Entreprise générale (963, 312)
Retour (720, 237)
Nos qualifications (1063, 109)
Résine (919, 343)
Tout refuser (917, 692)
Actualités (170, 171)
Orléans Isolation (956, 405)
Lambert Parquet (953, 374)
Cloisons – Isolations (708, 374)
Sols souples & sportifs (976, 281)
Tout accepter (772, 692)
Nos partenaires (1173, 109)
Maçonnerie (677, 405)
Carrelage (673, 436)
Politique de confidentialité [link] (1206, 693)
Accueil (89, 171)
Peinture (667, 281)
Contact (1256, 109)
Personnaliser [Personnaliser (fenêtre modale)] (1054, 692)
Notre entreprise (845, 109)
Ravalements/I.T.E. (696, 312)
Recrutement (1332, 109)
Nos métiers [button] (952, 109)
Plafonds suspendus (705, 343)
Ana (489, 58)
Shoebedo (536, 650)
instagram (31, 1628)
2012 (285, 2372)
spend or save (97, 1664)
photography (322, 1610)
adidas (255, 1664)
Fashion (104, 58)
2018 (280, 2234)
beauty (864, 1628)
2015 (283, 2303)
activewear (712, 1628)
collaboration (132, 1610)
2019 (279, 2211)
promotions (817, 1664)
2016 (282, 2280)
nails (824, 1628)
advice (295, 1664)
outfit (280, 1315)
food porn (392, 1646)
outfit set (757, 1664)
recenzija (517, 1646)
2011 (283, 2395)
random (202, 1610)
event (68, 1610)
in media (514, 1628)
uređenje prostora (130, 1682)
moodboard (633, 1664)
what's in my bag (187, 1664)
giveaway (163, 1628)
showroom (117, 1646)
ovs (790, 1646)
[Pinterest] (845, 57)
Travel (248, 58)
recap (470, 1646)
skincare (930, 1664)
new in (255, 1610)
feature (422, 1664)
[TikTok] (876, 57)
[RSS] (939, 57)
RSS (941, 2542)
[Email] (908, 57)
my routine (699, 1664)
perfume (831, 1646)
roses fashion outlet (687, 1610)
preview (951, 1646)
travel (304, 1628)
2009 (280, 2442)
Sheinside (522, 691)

● ● ●

[The problem]: Only this range is to be output: the line that contains "Tout accepter (772, 692)" through the last line of the records above, both inclusive.

[Answer section]:
Tout accepter (772, 692)
Nos partenaires (1173, 109)
Maçonnerie (677, 405)
Carrelage (673, 436)
Politique de confidentialité [link] (1206, 693)
Accueil (89, 171)
Peinture (667, 281)
Contact (1256, 109)
Personnaliser [Personnaliser (fenêtre modale)] (1054, 692)
Notre entreprise (845, 109)
Ravalements/I.T.E. (696, 312)
Recrutement (1332, 109)
Nos métiers [button] (952, 109)
Plafonds suspendus (705, 343)
Ana (489, 58)
Shoebedo (536, 650)
instagram (31, 1628)
2012 (285, 2372)
spend or save (97, 1664)
photography (322, 1610)
adidas (255, 1664)
Fashion (104, 58)
2018 (280, 2234)
beauty (864, 1628)
2015 (283, 2303)
activewear (712, 1628)
collaboration (132, 1610)
2019 (279, 2211)
promotions (817, 1664)
2016 (282, 2280)
nails (824, 1628)
advice (295, 1664)
outfit (280, 1315)
food porn (392, 1646)
outfit set (757, 1664)
recenzija (517, 1646)
2011 (283, 2395)
random (202, 1610)
event (68, 1610)
in media (514, 1628)
uređenje prostora (130, 1682)
moodboard (633, 1664)
what's in my bag (187, 1664)
giveaway (163, 1628)
showroom (117, 1646)
ovs (790, 1646)
[Pinterest] (845, 57)
Travel (248, 58)
recap (470, 1646)
skincare (930, 1664)
new in (255, 1610)
feature (422, 1664)
[TikTok] (876, 57)
[RSS] (939, 57)
RSS (941, 2542)
[Email] (908, 57)
my routine (699, 1664)
perfume (831, 1646)
roses fashion outlet (687, 1610)
preview (951, 1646)
travel (304, 1628)
2009 (280, 2442)
Sheinside (522, 691)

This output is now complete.